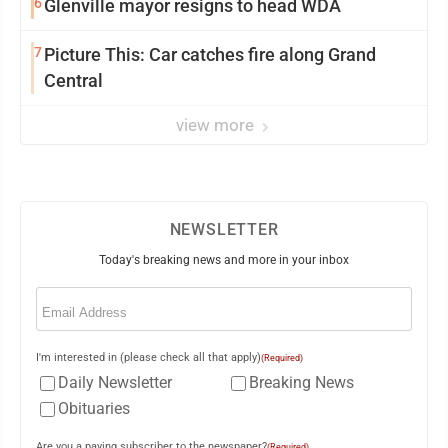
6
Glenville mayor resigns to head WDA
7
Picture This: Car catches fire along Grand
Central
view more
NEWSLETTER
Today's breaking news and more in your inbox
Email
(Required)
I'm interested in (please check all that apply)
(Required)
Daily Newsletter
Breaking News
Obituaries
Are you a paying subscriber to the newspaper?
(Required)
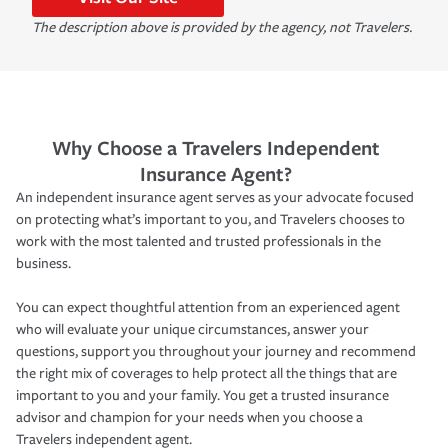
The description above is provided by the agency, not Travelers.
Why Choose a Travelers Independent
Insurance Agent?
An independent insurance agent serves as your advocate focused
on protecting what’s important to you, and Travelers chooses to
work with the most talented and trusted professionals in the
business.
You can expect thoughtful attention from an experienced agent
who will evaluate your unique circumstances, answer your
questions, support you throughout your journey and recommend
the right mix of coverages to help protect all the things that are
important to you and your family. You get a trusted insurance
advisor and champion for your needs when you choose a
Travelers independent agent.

○ ○ ○ ○ ○ ○ ○

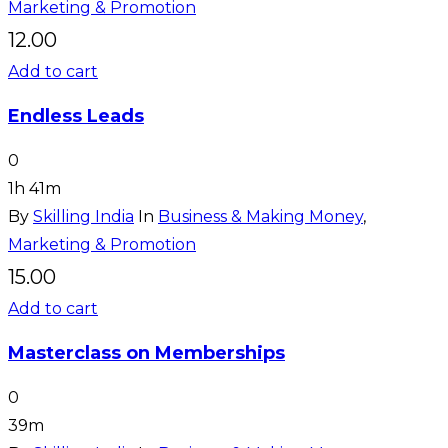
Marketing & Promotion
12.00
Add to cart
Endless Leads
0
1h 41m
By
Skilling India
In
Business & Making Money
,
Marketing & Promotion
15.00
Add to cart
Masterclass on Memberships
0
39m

○ ○ ○ ○ ○ ○ ○

● **Problem to work on**: Find the string "more" in the entries above. Copy each line where it occurs.

● **Answer space**:
view more
Today's breaking news and more in your inbox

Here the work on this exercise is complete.